Les facteurs d’amélioration de la satisfaction professionnelle et du bonheur
L’argent ne permet donc pas d’acheter le bonheur. Bien sûr, il est important. Nous en avons besoin pour survivre. Nous en avons besoin pour payer les factures. Nous en avons besoin pour faire des choses que nous aimons. Mais notre satisfaction au travail et, en fin de compte, notre bonheur ne dépendent pas uniquement de l’argent. D’autres facteurs entrent en ligne de compte.
C’est ce que souligne Robert H. Frank, professeur d’économie et collaborateur du NY Times, dans son article intitulé » The Incalculable Value of Finding a Job You Love » (La valeur incalculable d’un travail que l’on aime).
Des conditions de travail attrayantes, une plus grande autonomie sur le lieu de travail, davantage de possibilités d’apprentissage et une meilleure sécurité sur le lieu de travail sont autant de facteurs qui entrent en ligne de compte. Une dimension importante de la satisfaction au travail est également le sentiment qu’ont les gens de la mission ou des valeurs de leur entreprise.

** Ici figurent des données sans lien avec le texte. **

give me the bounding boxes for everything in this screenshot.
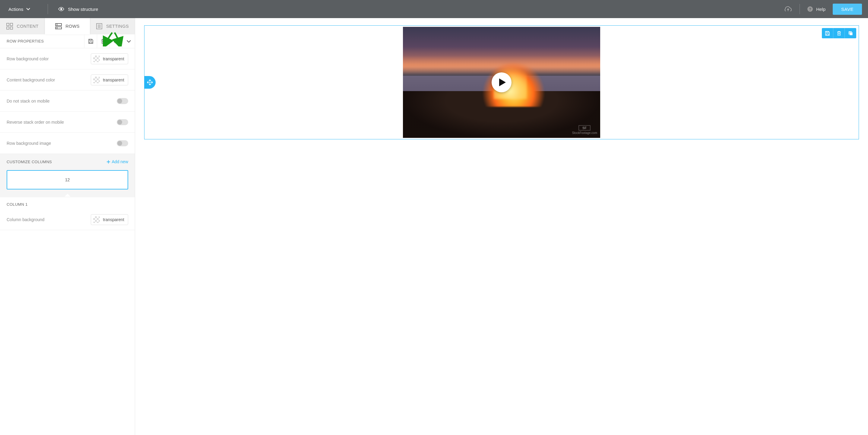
save-icon	[88, 39, 93, 44]
svg-rect-4	[10, 23, 13, 26]
prop-row-bg-color: Row background color transparent	[0, 48, 135, 69]
trash-icon	[837, 31, 841, 36]
duplicate-row-button[interactable]	[110, 34, 122, 48]
row-duplicate-button[interactable]	[845, 28, 856, 38]
chevron-down-icon	[126, 40, 131, 43]
svg-rect-19	[826, 34, 829, 35]
play-button[interactable]	[492, 72, 512, 92]
svg-text:?: ?	[809, 7, 811, 11]
prop-column-bg: Column background transparent	[0, 209, 135, 230]
column-1-section: COLUMN 1 Column background transparent	[0, 197, 135, 230]
rows-icon	[55, 23, 62, 30]
cloud-upload-icon[interactable]	[784, 6, 792, 12]
tab-settings[interactable]: SETTINGS	[90, 18, 135, 34]
add-new-column-button[interactable]: Add new	[107, 159, 128, 164]
settings-icon	[96, 23, 102, 30]
canvas[interactable]: SF StockFootage.com	[135, 18, 868, 435]
save-icon	[825, 31, 830, 36]
customize-columns-section: CUSTOMIZE COLUMNS Add new 12	[0, 154, 135, 197]
column-1-title: COLUMN 1	[0, 197, 135, 209]
column-pointer	[0, 194, 135, 197]
svg-rect-15	[90, 42, 92, 43]
prop-label: Column background	[7, 217, 91, 222]
column-width-box[interactable]: 12	[7, 170, 128, 189]
row-delete-button[interactable]	[833, 28, 845, 38]
row-actions	[822, 28, 856, 38]
content-bg-color-picker[interactable]: transparent	[91, 74, 128, 85]
eye-icon	[58, 7, 64, 11]
collapse-panel-button[interactable]	[122, 34, 135, 48]
save-row-button[interactable]	[84, 34, 97, 48]
row-save-button[interactable]	[822, 28, 833, 38]
color-value: transparent	[103, 217, 124, 222]
help-button[interactable]: ? Help	[807, 6, 826, 12]
selected-row[interactable]: SF StockFootage.com	[144, 25, 859, 139]
prop-content-bg-color: Content background color transparent	[0, 69, 135, 91]
tab-settings-label: SETTINGS	[106, 24, 129, 29]
reverse-stack-toggle[interactable]	[117, 119, 128, 125]
svg-rect-8	[56, 27, 62, 29]
tab-content[interactable]: CONTENT	[0, 18, 45, 34]
save-button[interactable]: SAVE	[833, 4, 862, 15]
column-width-value: 12	[65, 177, 70, 182]
actions-menu[interactable]: Actions	[6, 7, 39, 12]
prop-label: Reverse stack order on mobile	[7, 120, 117, 125]
prop-label: Row background color	[7, 56, 91, 61]
prop-row-bg-image: Row background image	[0, 133, 135, 154]
svg-rect-6	[10, 27, 13, 29]
play-icon	[499, 79, 506, 86]
divider	[48, 4, 48, 14]
prop-label: Content background color	[7, 77, 91, 82]
chevron-down-icon	[26, 8, 30, 10]
svg-rect-22	[849, 32, 852, 35]
help-label: Help	[816, 7, 826, 12]
topbar: Actions Show structure ? Help SAVE	[0, 0, 868, 18]
no-stack-mobile-toggle[interactable]	[117, 98, 128, 104]
add-new-label: Add new	[112, 159, 128, 164]
column-bg-color-picker[interactable]: transparent	[91, 214, 128, 225]
customize-columns-title: CUSTOMIZE COLUMNS	[7, 160, 107, 164]
svg-rect-16	[90, 39, 92, 40]
delete-row-button[interactable]	[97, 34, 110, 48]
tab-rows-label: ROWS	[65, 24, 79, 29]
duplicate-icon	[114, 39, 119, 44]
svg-rect-18	[115, 40, 118, 43]
svg-rect-7	[56, 24, 62, 26]
video-thumbnail[interactable]: SF StockFootage.com	[403, 27, 600, 138]
sidebar-tabs: CONTENT ROWS SETTINGS	[0, 18, 135, 34]
svg-text:SF: SF	[582, 126, 587, 130]
content-icon	[6, 23, 13, 30]
row-bg-image-toggle[interactable]	[117, 140, 128, 146]
transparent-swatch-icon	[93, 216, 100, 223]
trash-icon	[101, 39, 106, 44]
tab-content-label: CONTENT	[17, 24, 38, 29]
help-icon: ?	[807, 6, 813, 12]
move-handle[interactable]	[144, 76, 156, 89]
transparent-swatch-icon	[93, 56, 100, 62]
move-icon	[147, 79, 153, 85]
svg-rect-20	[826, 31, 829, 32]
tab-rows[interactable]: ROWS	[45, 18, 90, 34]
prop-label: Do not stack on mobile	[7, 99, 117, 103]
panel-title: ROW PROPERTIES	[0, 39, 84, 43]
svg-rect-3	[7, 23, 9, 26]
divider	[800, 4, 800, 14]
prop-reverse-stack: Reverse stack order on mobile	[0, 112, 135, 133]
transparent-swatch-icon	[93, 76, 100, 83]
show-structure-toggle[interactable]: Show structure	[58, 7, 98, 12]
color-value: transparent	[103, 56, 124, 61]
sidebar: CONTENT ROWS SETTINGS ROW PROPERTIES	[0, 18, 135, 435]
prop-no-stack-mobile: Do not stack on mobile	[0, 91, 135, 112]
prop-label: Row background image	[7, 141, 117, 146]
svg-point-0	[60, 8, 62, 10]
duplicate-icon	[848, 31, 853, 36]
color-value: transparent	[103, 77, 124, 82]
panel-header: ROW PROPERTIES	[0, 34, 135, 48]
row-bg-color-picker[interactable]: transparent	[91, 53, 128, 64]
show-structure-label: Show structure	[68, 7, 98, 12]
actions-label: Actions	[8, 7, 23, 12]
svg-rect-5	[7, 27, 9, 29]
plus-icon	[107, 160, 110, 163]
watermark: SF StockFootage.com	[572, 125, 597, 135]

Frank prend l’exemple d’une personne qui a deux offres d’emploi pour rédiger des textes publicitaires pour deux entreprises différentes. Le premier concerne la campagne de l’American Cancer Society visant à décourager le tabagisme chez les adolescents, et le second concerne la campagne de l’industrie du tabac visant à encourager le tabagisme. Il a demandé à ses étudiants de Cornell lequel des deux ils choisiraient si la rémunération était identique. Près de 90 % d’entre eux se sont prononcés en faveur de la première. Rien d’étonnant à cela.
Mais l’un des éléments les plus importants de la satisfaction professionnelle et, en fin de compte, du bonheur, est sans doute le fait de faire quelque chose que l’on aime vraiment. Les psychologues ont identifié le « flow » comme l’un des états psychologiques humains les plus satisfaisants. Il se produit lorsque vous êtes tellement absorbé par une activité que vous perdez la notion du temps et de ce qui se passe autour de vous. De nombreuses personnes qui font un travail qu’elles aiment peuvent témoigner avoir éprouvé de tels sentiments.
Faites un travail que vous aimez, l’argent n’a pas d’importance
Ne souhaiteriez-vous pas éprouver de tels sentiments en permanence ? D’autant plus que vous passez une grande partie de votre vie à travailler. Personne ne nie l’importance de l’argent. Après tout, nous en avons besoin pour survivre. Nous en avons besoin pour payer les factures. Mais comme le dit Frank :
« …les résultats des sciences sociales établissent clairement qu’une fois que l’on a rempli ses obligations de base, il est possible de vivre une vie très satisfaisante même si l’on ne gagne pas beaucoup d’argent ».
Il est donc logique de faire un travail que vous aimez vraiment, même si vos revenus ne sont pas élevés. Si vous avez déjà trouvé ce travail, bravo, et si vous ne l’avez pas encore trouvé, continuez à chercher. Trouvez ce flux. Cela en vaut la peine.